De fachada apalaçada, em que predomina a horizontalidade, o edifício caracteriza-se por uma acentuada angulosidade e intensa planimetria dos seus elementos compositivos. Peça arquitetónica interessante é o claustro quadrangular de três tramos e outras tantas janelas de varanda que lhe são sobrepostas. É muito provável que a adaptação do edifício para novas funções tenha levado à implantação das varandas em ferro fundido, decoradas com estilizações vegetalistas e motivos geométricos.
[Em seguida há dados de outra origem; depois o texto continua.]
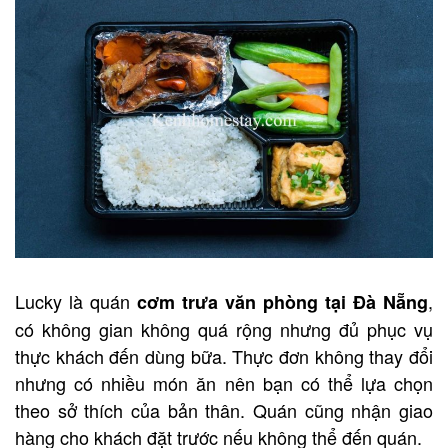
Lucky là quán
,
cơm trưa văn phòng tại Đà Nẵng
có không gian không quá rộng nhưng đủ phục vụ
thực khách đến dùng bữa. Thực đơn không thay đổi
nhưng có nhiều món ăn nên bạn có thể lựa chọn
theo sở thích của bản thân. Quán cũng nhận giao
hàng cho khách đặt trước nếu không thể đến quán.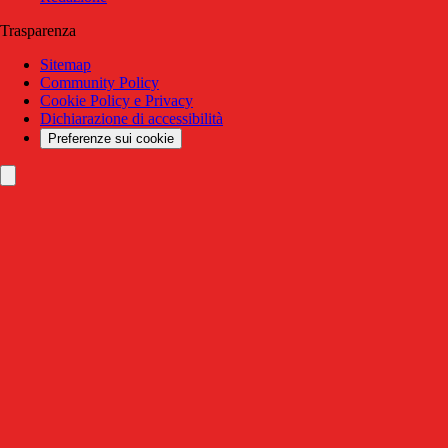
Trasparenza
Sitemap
Community Policy
Cookie Policy e Privacy
Dichiarazione di accessibilità
Preferenze sui cookie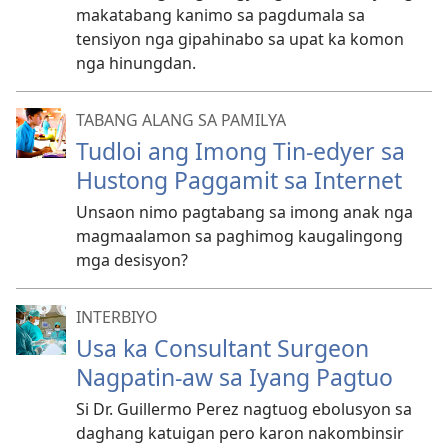
makatabang kanimo sa pagdumala sa
tensiyon nga gipahinabo sa upat ka komon
nga hinungdan.
TABANG ALANG SA PAMILYA
Tudloi ang Imong Tin-edyer sa
Hustong Paggamit sa Internet
Unsaon nimo pagtabang sa imong anak nga
magmaalamon sa paghimog kaugalingong
mga desisyon?
INTERBIYO
Usa ka Consultant Surgeon
Nagpatin-aw sa Iyang Pagtuo
Si Dr. Guillermo Perez nagtuog ebolusyon sa
daghang katuigan pero karon nakombinsir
Mais conhecida por Igreja de São Francisco, a Igreja de São Boaventura é ampla, de uma só nave, tem no altar-mor um retábulo de talha dourada de madeira de cedro, cuja concepção e montagem é provavelmente posterior a 1727, embora siga princípios estruturais e decorativos do estilo nacional. O tecto em abóbada de berço é revestido a madeira de cedro pintada: ao centro, um medalhão com os símbolos franciscanos, rodeado por uma exuberante e insólita decoração ingénua, em que predomina a representação de índios e elementos vegetalistas, tendo uma clara influência hispano-americana.

Os vários espaços do Museu das Flores convidam a uma reflexão sobre o que foi e é viver em circunstâncias de enorme dureza e precariedade. Da descoberta da Ilha das Flores por Diogo de Teive, em 1452, até aos nossos dias, os apontamentos sucedem-se, pondo em evidência as múltiplas actividades da ilha, as dificuldades com que se debatem os ilhéus desde sempre e muitas curiosidades do foro histórico, etnográfico, social, económico e ambiental. Estão nestes casos a economia de subsistência ligada ao cultivo de cereais e a construção de azenhas, o espírito de aventura que levou muitos florentinos a deixar a ilha para trás rumo ao Brasil ou aos Estados Unidos, as batalhas entre o sector cooperativo e os grandes industriais em torno da exportação de gado e de manteiga, a ilha na rota do comércio atlântico e os grandes naufrágios, a inevitável pesca à baleia, a armada das ilhas ou figuras tão importantes como a do Padre José Furtado Mota, “um homem incrível (…), absolvia pecados, músico de génio, expert de Direito Cooperativo, político e sindicalista revolucionário, contabilista, topógrafo e accionista da pesca da baleia.”

sexta-feira, 21 de julho de 2023

EXPOSIÇÃO DE FOTOGRAFIA: "Dentro e Fora"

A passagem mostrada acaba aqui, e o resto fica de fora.